No se trata de hacerse el difícil o posar de pedante o creer que una reunión interesante con diálogos inteligentes, debe ser una suma de citas cultas y palabras difíciles. Por el contrario, lo que se valora en estos casos es la sobriedad en el estilo y el cuidado de las formas.

Y así como el nuevo rico se distingue por la exhibición vulgar de la riqueza, al recién llegado al mundo de la cultura se lo conoce por su conducta tendiente a usar palabras raras y recurrir a citas que, en la mayoría de los casos, poco y nada tienen que ver con lo que se está hablando, pero permiten posar de culto o, por lo menos, así lo cree el que apela a estos recursos.

No hace falta ni es necesario ser un erudito para valorar las reuniones agradables y disfrutar de una buena conversación. Importa ser educado o, como le gustaba decir a Manuel Mujica Lainez, saber gozar de la buena vida, satisfacción que no pasa por una mesa repleta de comida y de botellas, sino por una mesa integrada por hombres y mujeres con ideas y decididas a escuchar la opinión del otro y saber expresar la propia.

Aunque la palabra suene chocante o parezca antipática, se trata de rescatar cierta aristocracia del espíritu, ésa que ponderaba Oscar Wilde y valoraban como nadie mujeres como Virginia Woolf o Victoria Ocampo. Precisamente, a un amigo de esta última, Albert Camus, le gustaba decir que las únicas aristocracias que respetaba eran las de la inteligencia y las del espíritu.
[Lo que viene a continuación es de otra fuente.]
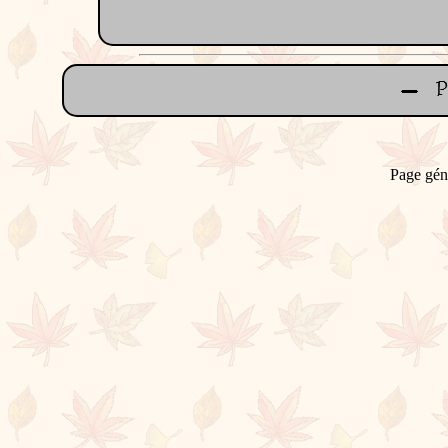
Page gén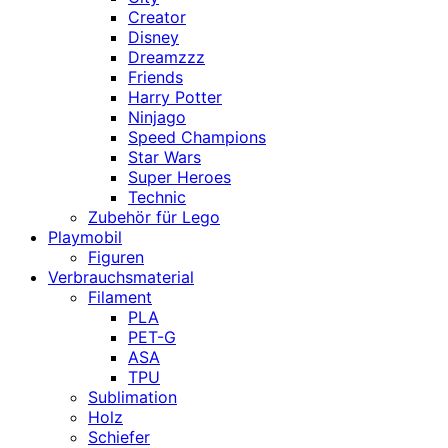
Creator
Disney
Dreamzzz
Friends
Harry Potter
Ninjago
Speed Champions
Star Wars
Super Heroes
Technic
Zubehör für Lego
Playmobil
Figuren
Verbrauchsmaterial
Filament
PLA
PET-G
ASA
TPU
Sublimation
Holz
Schiefer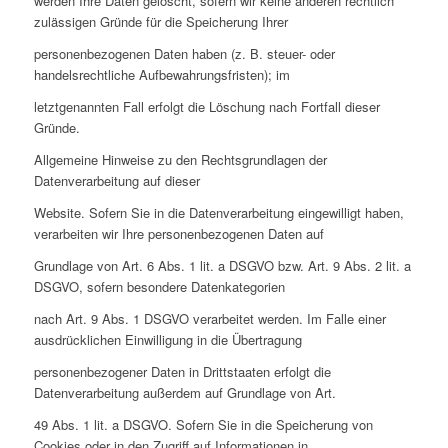
werden Ihre Daten gelöscht, sofern wir keine anderen rechtlich
zulässigen Gründe für die Speicherung Ihrer
personenbezogenen Daten haben (z. B. steuer- oder
handelsrechtliche Aufbewahrungsfristen); im
letztgenannten Fall erfolgt die Löschung nach Fortfall dieser
Gründe.
Allgemeine Hinweise zu den Rechtsgrundlagen der
Datenverarbeitung auf dieser
Website. Sofern Sie in die Datenverarbeitung eingewilligt haben,
verarbeiten wir Ihre personenbezogenen Daten auf
Grundlage von Art. 6 Abs. 1 lit. a DSGVO bzw. Art. 9 Abs. 2 lit. a
DSGVO, sofern besondere Datenkategorien
nach Art. 9 Abs. 1 DSGVO verarbeitet werden. Im Falle einer
ausdrücklichen Einwilligung in die Übertragung
personenbezogener Daten in Drittstaaten erfolgt die
Datenverarbeitung außerdem auf Grundlage von Art.
49 Abs. 1 lit. a DSGVO. Sofern Sie in die Speicherung von
Cookies oder in den Zugriff auf Informationen in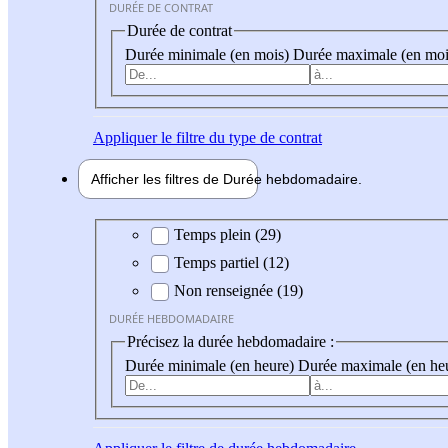
DURÉE DE CONTRAT
Durée de contrat
Durée minimale (en mois)
Durée maximale (en moi
Appliquer
le filtre du type de contrat
Afficher les filtres de
Durée hebdo
madaire
Durée hebdomadaire
Temps plein (29)
Temps partiel (12)
Non renseignée (19)
DURÉE HEBDOMADAIRE
Précisez la durée hebdomadaire :
Durée minimale (en heure)
Durée maximale (en he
La reflexión es pertinente, porque en los tiempos que corren aquellas buenas costumbres de la tertulia se están perdiendo. La gente no se reúne, se junta o se amontona; nadie se interesa en serio por la vida de nadie y a veces ni siquiera se interesan por la propia; no se está con el otro para compartir experiencias, sino para compartir comida y vino.
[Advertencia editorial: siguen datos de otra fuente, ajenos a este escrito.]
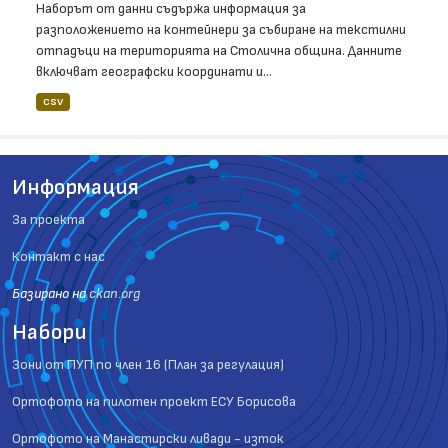
Наборът от данни съдържа информация за
разположението на контейнери за събиране на текстилни
отпадъци на територията на Столична община. Данните
включват географски координати и...
CSV
Информация
За проекта
Контакт с нас
Базиранo на
ckan.org
Набори
Зони от ПУП по член 16 (План за регулация)
Ортофото на пилотен проект ЕСУ Борисова
Ортофото на Манастирски ливади - изток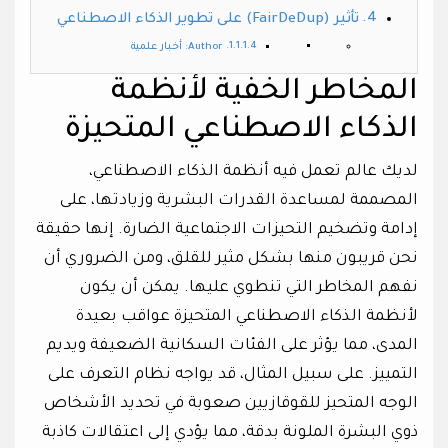
تأثير (FairDeDup) على تطوير الذكاء الاصطناعي
Author: أخبار علمية
المخاطر الخفية لأنظمة
الذكاء الاصطناعي المتحيزة
لديك عالم تعمل فيه أنظمة الذكاء الاصطناعي،
المصممة لمساعدة القدرات البشرية وزيادتها، على
إدامة وتضخيم التحيزات الاجتماعية الضارة. إنها حقيقة
نحن قريبون منها بشكل مثير للقلق، ومن الضروري أن
نفهم المخاطر التي تنطوي عليها. يمكن أن يكون
لأنظمة الذكاء الاصطناعي المتحيزة عواقب بعيدة
المدى، مما يؤثر على الفئات السكانية الضعيفة ويديم
التمييز. على سبيل المثال، قد يواجه نظام التعرف على
الوجه المتحيز للقوقازيين صعوبة في تحديد الأشخاص
ذوي البشرة الملونة بدقة، مما يؤدي إلى اعتقالات كاذبة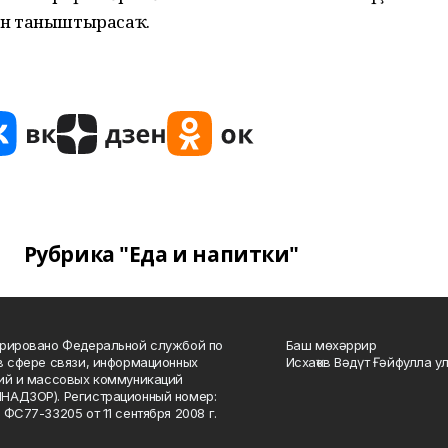
ән таныштырасаҡ.
Рубрика "Еда и напитки"
рировано Федеральной службой по
Баш мөхәррир
в сфере связи, информационных
Исхаҡов Вәдүт Ғәйфулла у
ий и массовых коммуникаций
НАДЗОР). Регистрационный номер:
 ФС77-33205 от 11 сентября 2008 г.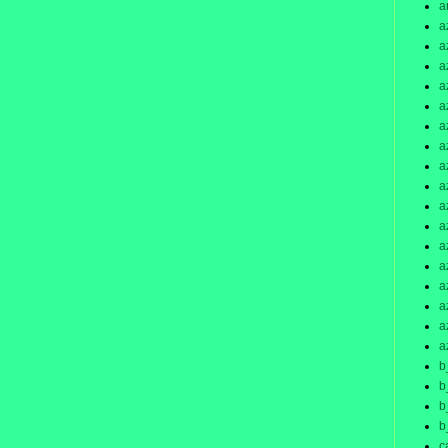
a
a
a
a
a
a
a
a
a
a
a
a
a
a
a
a
a
a
b
b
b
b
c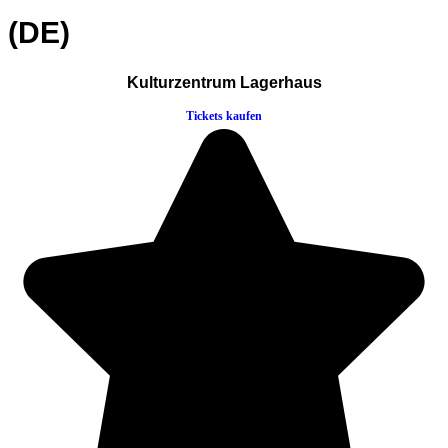
(DE)
Kulturzentrum Lagerhaus
Tickets kaufen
El espectáculo de burgueses y pequeños burgueses atiborrados de comida, alcohol y partidos de fútbol en sus llamadas casas de fin de semana, es deplorable y lastimoso. A veces es interesante pararse un domingo a la nochecita a la altura del Puente Colgante para mirar los rostros de las personas que vienen de pasar «el día en el campo», para saber qué es lo que uno no tiene que hacer. No en vano, Sartre dedica un capítulo de su novela «La náusea» para referirse a la angustia burguesa y proletaria de los domingos a la noche.
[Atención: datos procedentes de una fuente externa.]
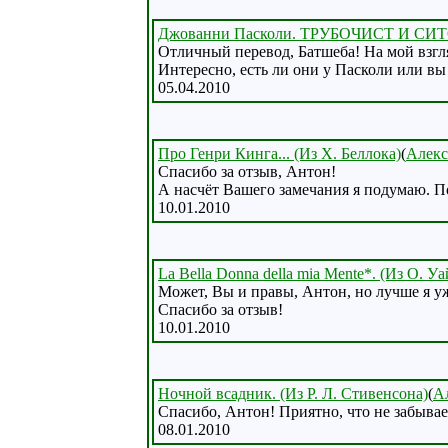
Джованни Пасколи. ТРУБОЧИСТ И С
Отличный перевод, Батшеба! На мой взгл
Интересно, есть ли они у Пасколи или вы
05.04.2010
Про Генри Кинга... (Из Х. Беллока)
(
Алекс
Спасибо за отзыв, Антон!
А насчёт Вашего замечания я подумаю. По
10.01.2010
La Bella Donna della mia Mente*. (Из О. Уа
Может, Вы и правы, Антон, но лучше я уж
Спасибо за отзыв!
10.01.2010
Ночной всадник. (Из Р. Л. Стивенсона)
(
А
Спасибо, Антон! Приятно, что не забывае
08.01.2010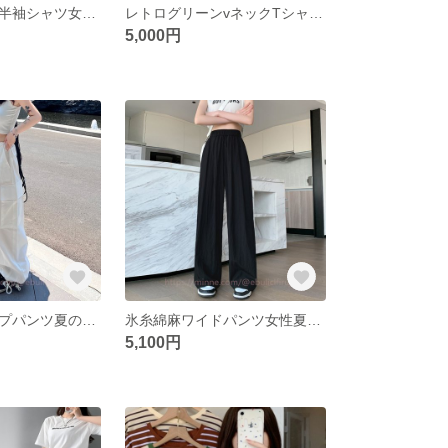
大きいサイズの半袖シャツ女性2024新型夏のゆったりとした着やせショート丈の上着太ったMMデザイン感の花柄シャツ
レトログリーンvネックTシャツ半袖デザイン感小人数女性シック開叉収納腰透かしトップスブラウス
5,000円
潮品ヒップホップパンツ夏のストレートパンツ足を束ねたパンツ純綿ゆったりヒップホップブルマ
氷糸綿麻ワイドパンツ女性夏薄手梨形ボディパンツハイウエストドレープ感ストレートゆったりカジュアルロングパンツ
5,100円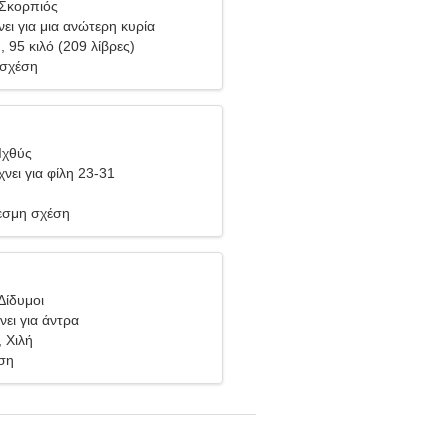
 Σκορπιός
ει για μια ανώτερη κυρία
), 95 κιλό (209 λίβρες)
 σχέση
Ιχθύς
νει για φίλη 23-31
σμη σχέση
Δίδυμοι
νει για άντρα
, Χιλή
ση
En lo personal, simpatizo con los personajes de las novelas de Henry James o de Thomas Mann, que caminan, conversan, escuchan y aprenden. Me encantan esas películas inglesas en donde lo importante es una frase que queda incompleta o una ironía que en lugar de agraviar ilumina; los diálogos de los personajes de Simone de Beauvoir en su novela «Los mandarines» o «La invitada» me enseñaron que las palabras son reveladoras de verdad, belleza y lucidez, y ni hablar de esas obras de arte que construyó ese genio del cine que se llamó Luchino Visconti.